▸ Task instructions: Find and copy the lines in the records beneath this task that contain the word "cookies".

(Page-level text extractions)
........

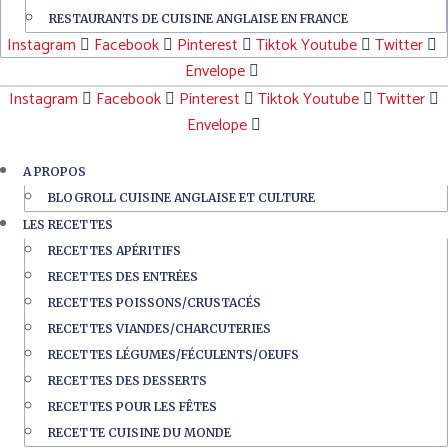
RESTAURANTS DE CUISINE ANGLAISE EN FRANCE
Instagram
Facebook
Pinterest
Tiktok
Youtube
Twitter
Envelope
Instagram
Facebook
Pinterest
Tiktok
Youtube
Twitter
Envelope
A PROPOS
BLOGROLL CUISINE ANGLAISE ET CULTURE
LES RECETTES
RECETTES APÉRITIFS
RECETTES DES ENTRÉES
RECETTES POISSONS/CRUSTACÉS
RECETTES VIANDES/CHARCUTERIES
RECETTES LÉGUMES/FÉCULENTS/OEUFS
RECETTES DES DESSERTS
RECETTES POUR LES FÊTES
RECETTE CUISINE DU MONDE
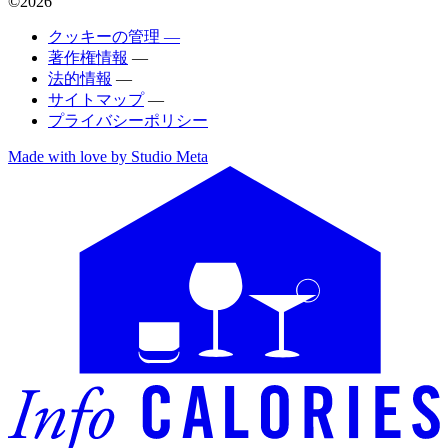
©2026
クッキーの管理 —
著作権情報
—
法的情報
—
サイトマップ
—
プライバシーポリシー
Made with love by Studio Meta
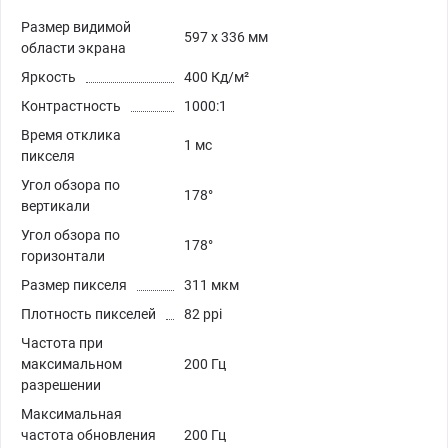
Размер видимой
597 x 336 мм
области экрана
Яркость
400 Кд/м²
Контрастность
1000:1
Время отклика
1 мс
пикселя
Угол обзора по
178°
вертикали
Угол обзора по
178°
горизонтали
Размер пикселя
311 мкм
Плотность пикселей
82 ppi
Частота при
максимальном
200 Гц
разрешении
Максимальная
частота обновления
200 Гц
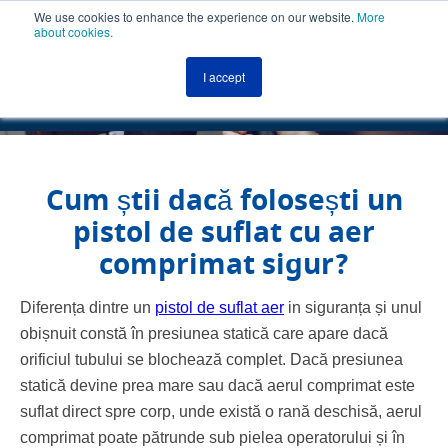
We use cookies to enhance the experience on our website.
More
about cookies.
MENU
ROMÂNĂ
I accept
ROMÂNĂ
Cum știi dacă folosești un
pistol de suflat cu aer
comprimat sigur?
Diferența dintre un
pistol de suflat aer
in siguranța și unul
obișnuit constă în presiunea statică care apare dacă
orificiul tubului se blochează complet. Dacă presiunea
statică devine prea mare sau dacă aerul comprimat este
suflat direct spre corp, unde există o rană deschisă, aerul
comprimat poate pătrunde sub pielea operatorului și în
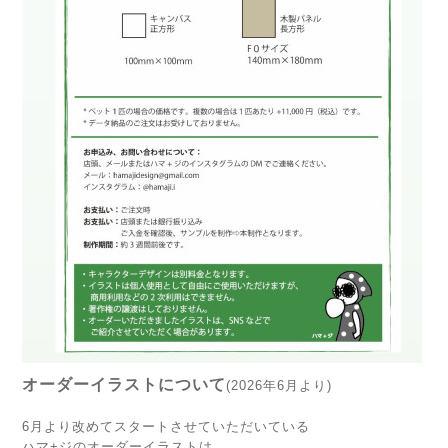
オーダーイラストについて
(2026年6月より)
6月より改めてスタートさせていただいている
ハマ+ジのオーダーイラストは、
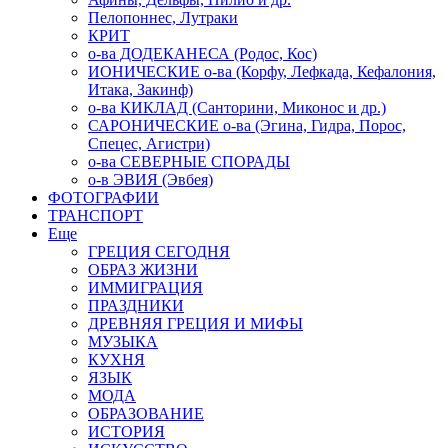
Пелопоннес, Лутраки
КРИТ
о-ва ДОДЕКАНЕСА (Родос, Кос)
ИОНИЧЕСКИЕ о-ва (Корфу, Лефкада, Кефалония,
Итака, Закинф)
о-ва КИКЛАД (Санторини, Миконос и др.)
САРОНИЧЕСКИЕ о-ва (Эгина, Гидра, Порос,
Спецес, Агистри)
о-ва СЕВЕРНЫЕ СПОРАДЫ
о-в ЭВИЯ (Эвбея)
ФОТОГРАФИИ
ТРАНСПОРТ
Еще
ГРЕЦИЯ СЕГОДНЯ
ОБРАЗ ЖИЗНИ
ИММИГРАЦИЯ
ПРАЗДНИКИ
ДРЕВНЯЯ ГРЕЦИЯ И МИФЫ
МУЗЫКА
КУХНЯ
ЯЗЫК
МОДА
ОБРАЗОВАНИЕ
ИСТОРИЯ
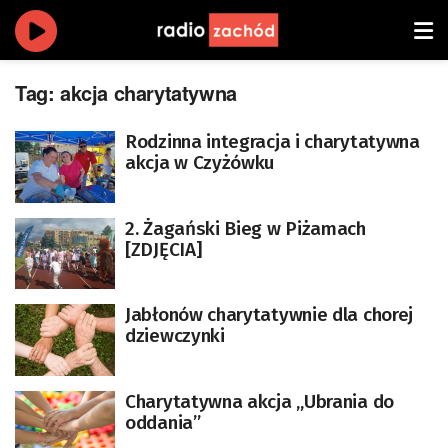
Tag:
akcja charytatywna
Rodzinna integracja i charytatywna
akcja w Czyżówku
2. Żagański Bieg w Piżamach
[ZDJĘCIA]
Jabłonów charytatywnie dla chorej
dziewczynki
Charytatywna akcja „Ubrania do
oddania”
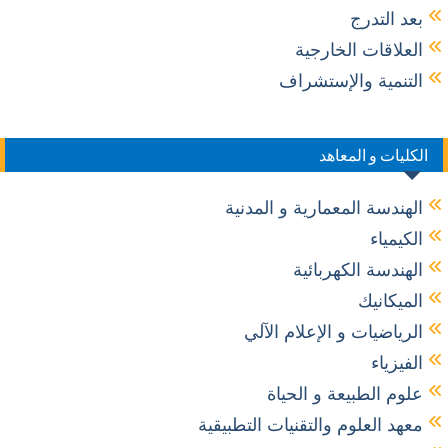
بعد التدرج
العلاقات الخارجية
التنمية والإستشراف
الكليات و المعاهد
الهندسة المعمارية و المدنية
الكيمياء
الهندسة الكهربائية
الميكانيك
الرياضيات و الإعلام الآلي
الفيزياء
علوم الطبيعة و الحياة
معهد العلوم والتقنيات التطبيقية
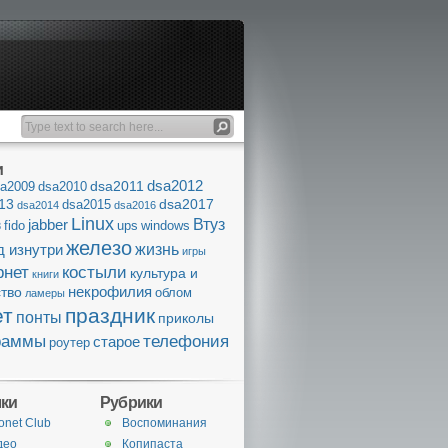
и
dsa2012
dsa2011
a2009
dsa2010
13
dsa2017
dsa2015
dsa2014
dsa2016
Linux
Втуз
jabber
fido
ups
windows
8
железо
жизнь
д изнутри
игры
рнет
костыли
культура и
книги
некрофилия
ство
облом
ламеры
ет
праздник
понты
приколы
раммы
телефония
старое
роутер
ки
Рубрики
onet Club
Воспоминания
део
Копипаста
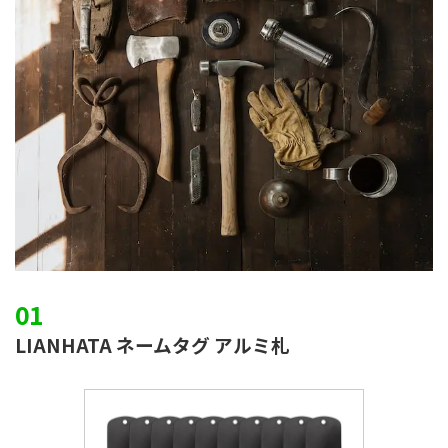
LIANHATA ネームタグ アルミ札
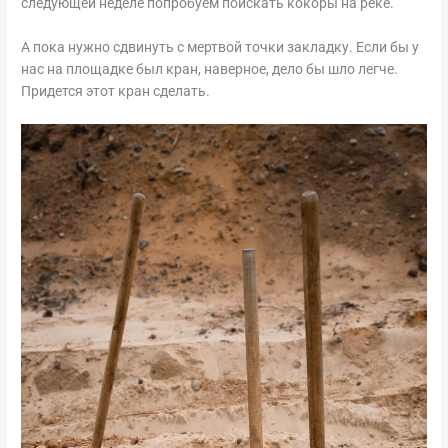
следующей неделе попробуем поискать кокоры на реке.
А пока нужно сдвинуть с мертвой точки закладку. Если бы у
нас на площадке был кран, наверное, дело бы шло легче.
Придется этот кран сделать.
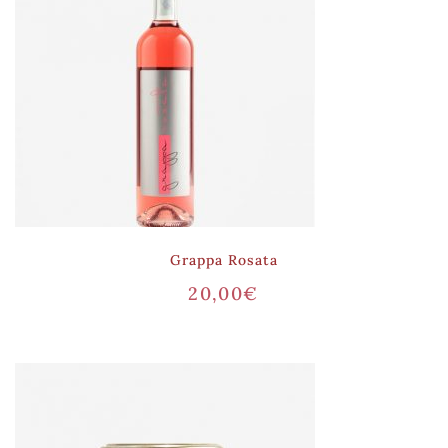
Grappa Rosata
20,00
€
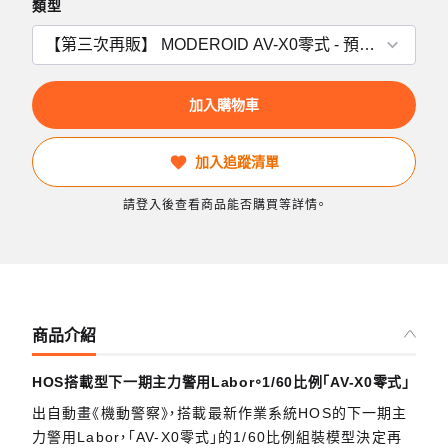
類型
加入購物車
加入追蹤清單
請登入後查看商品能否購買等詳情。
商品介紹
HOS搭載型下一期主力警用Labor。1/60比例「AV-X0零式」
出自動畫《機動警察》，搭載最新作業系統HOS的下一期主
力警用Labor，「AV-X0零式」的1/60比例組裝模型決定再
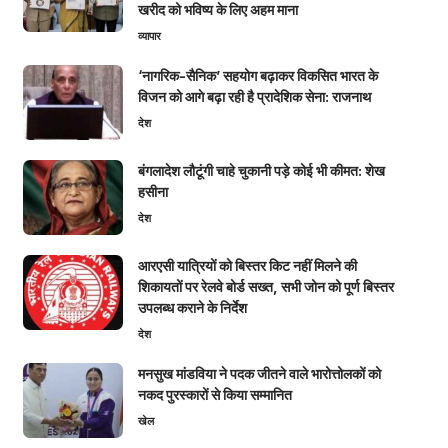
खरीद को भविष्य के लिए अहम माना
व्यापार
‘नागरिक-सैनिक’ सहयोग बढ़ाकर विकसित भारत के
विजन को आगे बढ़ा रही है प्रादेशिक सेना: राजनाथ
देश
बंगलादेश लौटूंगी चाहे चुकानी पड़े कोई भी कीमत: शेख
हसीना
देश
आरएसी यात्रियों को बिस्तर किट नहीं मिलने की
शिकायतों पर रेलवे बोर्ड सख्त, सभी जोन को पूर्ण बिस्तर
उपलब्ध कराने के निर्देश
देश
मनसुख मांडविया ने पदक जीतने वाले भारोत्तोलकों को
नकद पुरस्कारों से किया सम्मानित
खेल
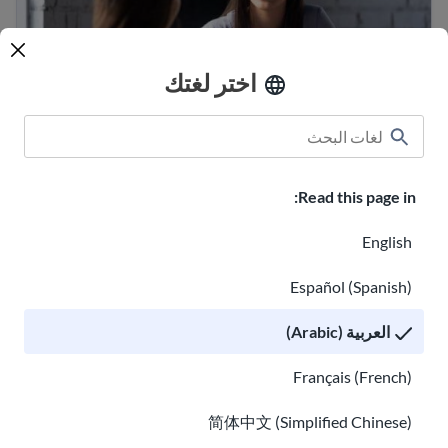
اختر لغتك
كيفية العثور على محامي هجرة مجاني ومساعدة
قانونية منخفضة التكلفة
Read this page in:
نصائح لتجنب عمليات الاحتيال والاحتيال الشائعة في مجال الهج
English
Español (Spanish)
العربية (Arabic)
Français (French)
简体中文 (Simplified Chinese)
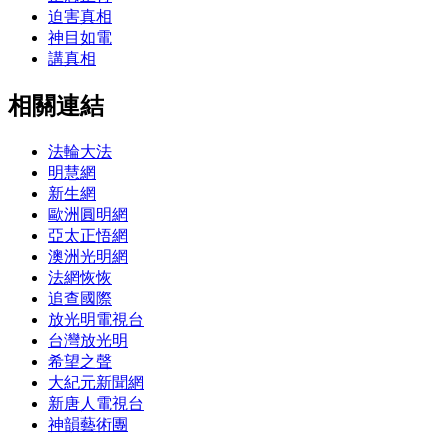
迫害真相
神目如電
講真相
相關連結
法輪大法
明慧網
新生網
歐洲圓明網
亞太正悟網
澳洲光明網
法網恢恢
追查國際
放光明電視台
台灣放光明
希望之聲
大紀元新聞網
新唐人電視台
神韻藝術團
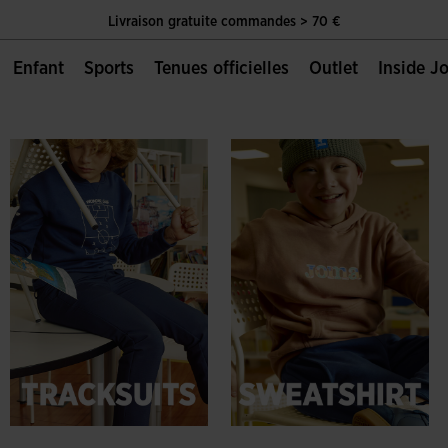
Livraison gratuite commandes > 70 €
Unique Page Officielle de Joma Sport
Enfant
Sports
Tenues officielles
Outlet
Inside 
Livraison gratuite commandes > 70 €
Unique Page Officielle de Joma Sport
Livraison gratuite commandes > 70 €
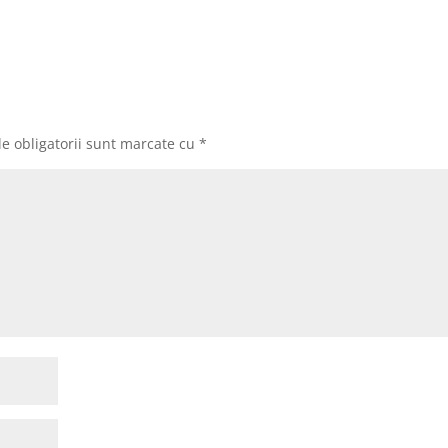
e obligatorii sunt marcate cu
*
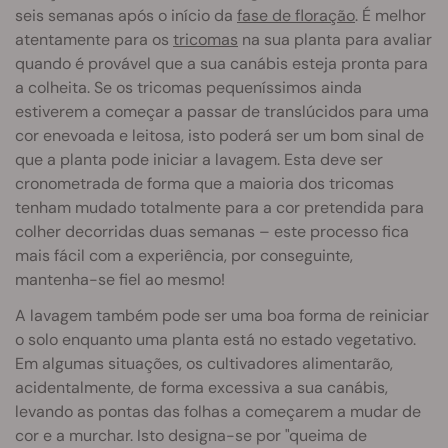
seis semanas após o início da
fase de floração
. É melhor
atentamente para os
tricomas
na sua planta para avaliar
quando é provável que a sua canábis esteja pronta para
a colheita. Se os tricomas pequeníssimos ainda
estiverem a começar a passar de translúcidos para uma
cor enevoada e leitosa, isto poderá ser um bom sinal de
que a planta pode iniciar a lavagem. Esta deve ser
cronometrada de forma que a maioria dos tricomas
tenham mudado totalmente para a cor pretendida para
colher decorridas duas semanas – este processo fica
mais fácil com a experiência, por conseguinte,
mantenha-se fiel ao mesmo!
A lavagem também pode ser uma boa forma de reiniciar
o solo enquanto uma planta está no estado vegetativo.
Em algumas situações, os cultivadores alimentarão,
acidentalmente, de forma excessiva a sua canábis,
levando as pontas das folhas a começarem a mudar de
cor e a murchar. Isto designa-se por "queima de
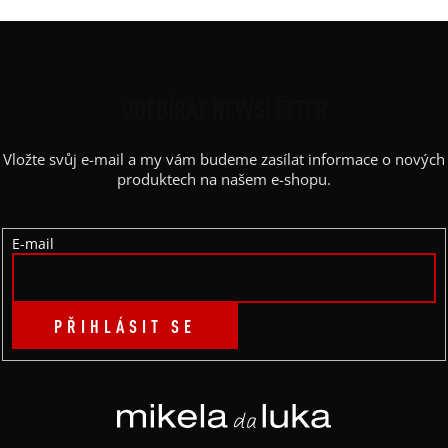
Z
Á
P
ODEBÍRAT NEWSLETTER
A
Vložte svůj e-mail a my vám budeme zasílat informace o nových
T
produktech na našem e-shopu.
Í
E-mail
PŘIHLÁSIT SE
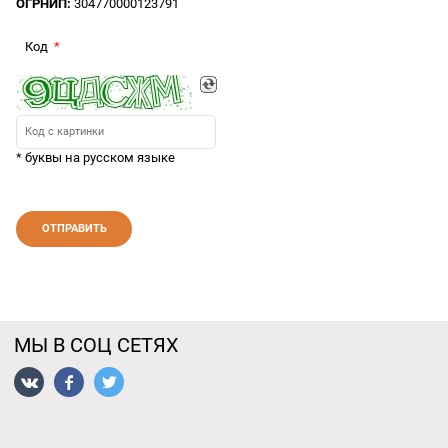
ОГРНИП:
304770000123791
Код
* буквы на русском языке
МЫ В СОЦ СЕТЯХ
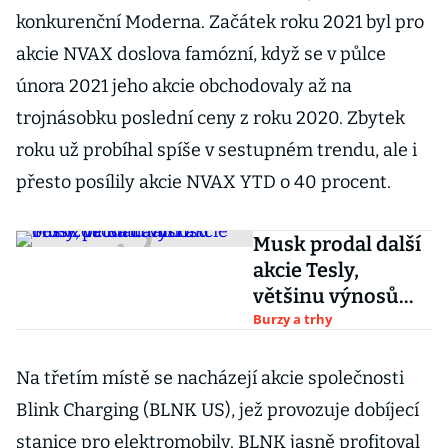
konkurenční Moderna. Začátek roku 2021 byl pro
akcie NVAX doslova famózní, když se v půlce
února 2021 jeho akcie obchodovaly až na
trojnásobku poslední ceny z roku 2020. Zbytek
roku už probíhal spíše v sestupném trendu, ale i
přesto posílily akcie NVAX YTD o 40 procent.
Musk prodal další
akcie Tesly,
většinu výnosů
odevzdá na daních
Burzy a trhy
Na třetím místě se nacházejí akcie společnosti
Blink Charging (BLNK US), jež provozuje dobíjecí
stanice pro elektromobily. BLNK jasně profitoval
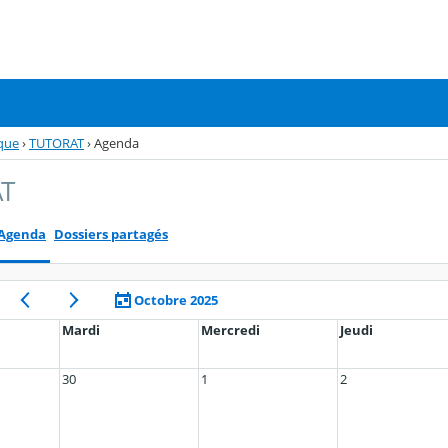
ique
›
TUTORAT
›
Agenda
T
Agenda
Dossiers partagés
Octobre 2025
Mardi
Mercredi
Jeudi
30
1
2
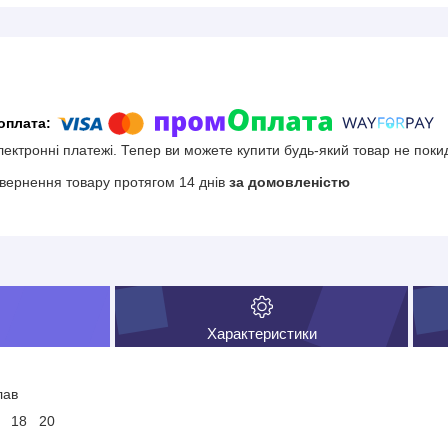
електронні платежі. Тепер ви можете купити будь-який товар не поки
вернення товару протягом 14 днів
за домовленістю
Характеристики
лав
17 18 20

........

▸ Finished exercise:
We use cookies to enhance the experience on our website.
about cookies.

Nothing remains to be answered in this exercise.